This of course was not true, not even close. And so I released my first of many reports – in the Sun papers and on my podcast – where I carefully and politely asked some pointed questions. I raised concerns about ground penetrating radar, the unreleased report, the lack of details and information about this report and its authors, and holes in the story more broadly. I also raised important contradictions from legacy media coverage – including a report in the Globe and Mail stating that the “unmarked graves” in Cowessess, Saskatchewan were actually part of a community graveyard with both native and English Canadians buried there. In other words, it was a formerly marked graveyard, not some kind of evidence of mass graves and genocide.
The backlash to my reporting was fast and furious – I got into a yelling match with one of my editors and he quit a few days later. A board member unceremoniously resigned and copied the partners at her law firm to tell them how angry and upset she was over my reporting. I lost friends, colleagues publicly condemned me, my inbox was inundated with hate mail and I eventually lost my column in the Toronto Sun.

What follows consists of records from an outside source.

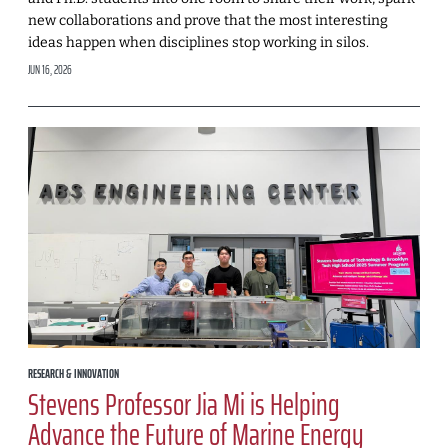
new collaborations and prove that the most interesting
ideas happen when disciplines stop working in silos.
JUN 16, 2026
RESEARCH & INNOVATION
Stevens Professor Jia Mi is Helping
Advance the Future of Marine Energy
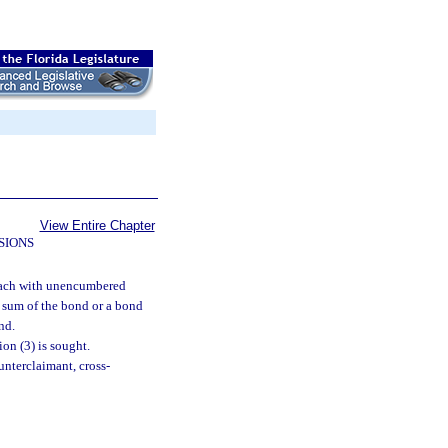
View Entire Chapter
SIONS
 each with unencumbered
l sum of the bond or a bond
nd.
on (3) is sought.
unterclaimant, cross-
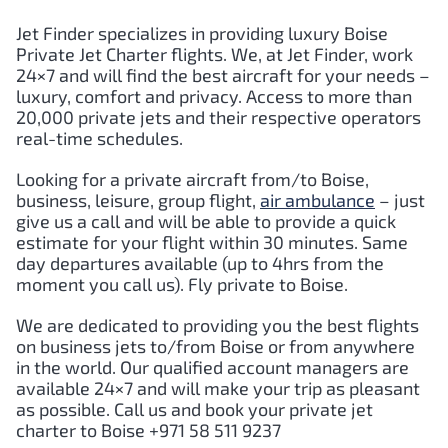
Jet Finder specializes in providing luxury Boise
Private Jet Charter flights. We, at Jet Finder, work
24×7 and will find the best aircraft for your needs –
luxury, comfort and privacy. Access to more than
20,000 private jets and their respective operators
real-time schedules.
Looking for a private aircraft from/to Boise,
business, leisure, group flight,
air ambulance
– just
give us a call and will be able to provide a quick
estimate for your flight within 30 minutes. Same
day departures available (up to 4hrs from the
moment you call us). Fly private to Boise.
We are dedicated to providing you the best flights
on business jets to/from Boise or from anywhere
in the world. Our qualified account managers are
available 24×7 and will make your trip as pleasant
as possible. Call us and book your private jet
charter to Boise +971 58 511 9237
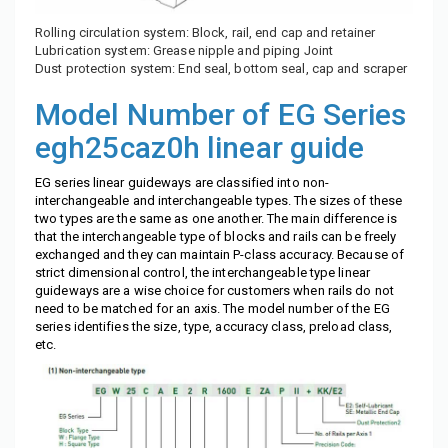
Rolling circulation system: Block, rail, end cap and retainer
Lubrication system: Grease nipple and piping Joint
Dust protection system: End seal, bottom seal, cap and scraper
Model Number of EG Series
egh25caz0h linear guide
EG series linear guideways are classified into non-
interchangeable and interchangeable types. The sizes of these
two types are the same as one another. The main difference is
that the interchangeable type of blocks and rails can be freely
exchanged and they can maintain P-class accuracy. Because of
strict dimensional control, the interchangeable type linear
guideways are a wise choice for customers when rails do not
need to be matched for an axis. The model number of the EG
series identifies the size, type, accuracy class, preload class,
etc.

Truth be told, I didn’t mind. I knew I was right. My loyalty lies with God, my family and of course, the truth.
And eventually, the truth did come out. One prominent Canadian journalist after another – Jonathan Kay, Terry Glavin, JJ McCollough, and finally, big American voices like Barry Weiss and Matt Walsh – all amplified our message: this story is not true.
This culminated in the publication of Grave Error, a wonderful initiative from Professor Tom Flanagan and Dr. Chris Champion, as well as other incredible voices for truth like Hymie Rubenstein, Frances Widdowson, Barbara Kay, Jonathan Kay and Conrad Black that I was pleased to be a part of. True North proudly published the book, helped with the marketing, and watched it quickly become a national best-seller.
It was our Truth Nuke.
It was our attempt to put Canada back on the path of being a functioning system once again. I firmly believe that we took this from a 90/10 losing issue in the minds of Canadians to being a 50/50 issue today with the wind at our back. I hope the second edition will take us further in rescuing our country from dysfunction and reasserting the truth.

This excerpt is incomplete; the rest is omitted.